21 janvier 2010 4 21 /01 /janvier /2010 18:42

  img535BB copieusement cuissardée dans le clip "Harley Davidson" - Photo DR

           La bottée des laids

"La laideur est supérieure à la beauté en ce sens qu'elle dure".
La citation est de Serge Gainsbourg, sur qui pleine lumière est faite, ces jours-ci, avec le film d'un homme, Joann Sfar, dont le chanteur préféré est Georges Brassens. Le joli bruit fait autour de cette pellicule, son concert de louanges ne m'interdira pas de mentir en disant que, de son vivant, le personnage avait mes faveurs. J'ai, tout au plus, une cassette, du temps où on en fabriquait encore, qui regroupe ses textes les plus précieux -car il fut véritablement un virtuose de la plume-. L'homme, dont la densité de vie n'asséchera pas de sitôt les gazettiers, fut un homme de mots et de maux.
Qu'il me soit permis de ne pas parler du long métrage, que je n'ai pas vu, que j'ai envie de voir, ne fut-ce que pour admirer Laëtitia Casta en Brigitte Bardot et en cuissardes, puisque "jusques en haut des cuisses, elle est bottée / Et c'est comme un calice à sa beauté", phrase dont je suis jaloux comme il n'est pas permis.
Serge Gainsbourg, Lucien Ginsburg, né le 2 avril 1928 pour l'Etat-Civil de la ville de Paris et pour les policiers qui le ramenaient chez lui, rue de Verneuil, du coton dans la tête (pour se l'annuler un instant) a fait dire à ma voisine Pilar, une "tantine" austère comme une duègne d'une mienne amie : "Oh, moi, quand je le vois à la télé, c'est bien simple, je coupe !", et, dans la même geste, a été un demi-Bouddha pour toute une génération contemporaine, et sans doute le sera pour celles à venir, encensé comme ces produits d'épicerie fine, confits dans l'alcool, et fumés, saurs à souhait.
Je laisse les mots que vous lirez ailleurs, et les actes-clefs de la vie de ce mec bien, mort sexa (le mot devait lui plaire) le 2 mars 1991 pour cibler sur ce que cet esthète a partagé avec moi : les excès et les démesures, cet "inconvénient d'être né" ; ce frustré comblé ayant passé sa vie à compenser.
J'aime ces femmes, belles aux longs cheveux ; cheveux qui lui servaient de rideau au visage, et dont il a honoré le théâtre.
J'aime sa voix, ses mots choisis et "classieux" ; j'aime ce qu'il a caché, son trait de peintre et son tracé, ses pleins et ses déliés, sa folie raisonnante.
J'aime ses papiers buvards, ses sucettes et par dessus tout les cuissardes qu'il a fait porter...
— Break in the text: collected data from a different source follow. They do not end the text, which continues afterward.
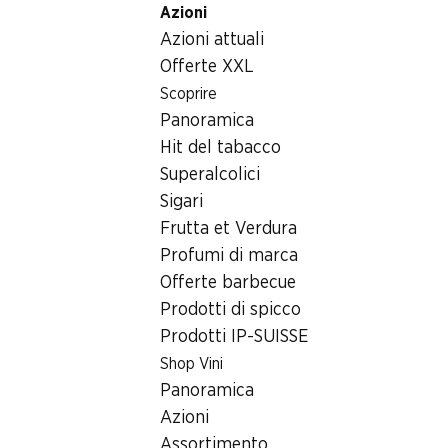
Azioni
Table Of Content
Home
Articoli non alimentari
Varie
Andare contenuto principale
Andare all'indice
Passare al menu principale
Azioni attuali
Varie
Offerte XXL
Scoprire
Varie
Panoramica
Hit del tabacco
Superalcolici
Sigari
Frutta et Verdura
Profumi di marca
Newsletter
Offerte barbecue
Prodotti di spicco
Con la newsletter di Denner si rimane sempre aggiornati. Si isc
Prodotti IP-SUISSE
Indirizzo e-mail
Shop Vini
Panoramica
Azioni
Assortimento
Qu'il me soit permis de confier seulement à ce journal extime l'audace qui m'a apprivoisé ce matin. Je voulais savoir -c'est Gainsbourg qui me le dictait- ce qu'étaient devenues les fameuses cuissardes de Bardot, alors que cette dernière enfourchait, il y a quelque quarante ans, une Harley Davidson, et où "les trépidations de la machine lui procuraient des désirs dans le creux de ses reins".
Lubie d'artiste contrarié, j'ai donc, sur les conseils du "beau Serge" appelé la Fondation Brigitte Bardot (28, rue Vineuse, 75116 Paris. Téléphone : 01.45.05.14.60). J'ai expliqué qu'à la faveur de la sortie du film, j'avais fait le pari, avec des amis, connaissant ma marotte des hautes bottes, de savoir ce qu'étaient devenues ces hypermédiatisées chaussures (conçues par le célèbre chausseur Roger Vivier), et rajouté, pour désamorçer un possible diagnostic médical à l'autre bout du fil, que ma requête, aussi saugrenue qu'elle puisse paraître, était destinée à alimenter un blog fétichiste.
Que croyez-vous qu'il arriva ?
Mon interlocuteur -le secrétaire de la Fondation Bardot- s'est montré non seulement fort accorte, mais a fait diligence. Il y a eu plusieurs paires de cuissardes dont nul ne sait ce qu'elles sont devenues, et il semblerait que le débardeur de cuir (quelques gouttes de Guerlain échappées des cheveux en ont-elles parfumé le grain ?) ait trouvé preneur.  Dans quelle penderie se trouve-t-il ?
Et vous, cuissardes, calices de toute honte bue jusqu'à la lie, sachez que vous avez été les caryatides de l'oeuvre d'un homme qui aurait pu écrire et chanter, comme le fit mon grand ami Jacques Brel, que j'ai très bien connu : "Etre une heure, une heure seulement, être une heure, une heure quelquefois, être une heure, rien qu'une heure durant, beau, beau, beau et con à la fois".


JF

img536.jpg

Serge Gainsbourg à Toulouse, en novembre 1984.
Photo Michel Labonne.
(Cette photo me "parle" à double titre : on y voit, à droite
le dernier autopont de la Ville Rose, avant destruction ;
En ce même endroit, à deux pas du Palais de Justice,
je passe tous les jours.... sur les pas de Gainsbourg !)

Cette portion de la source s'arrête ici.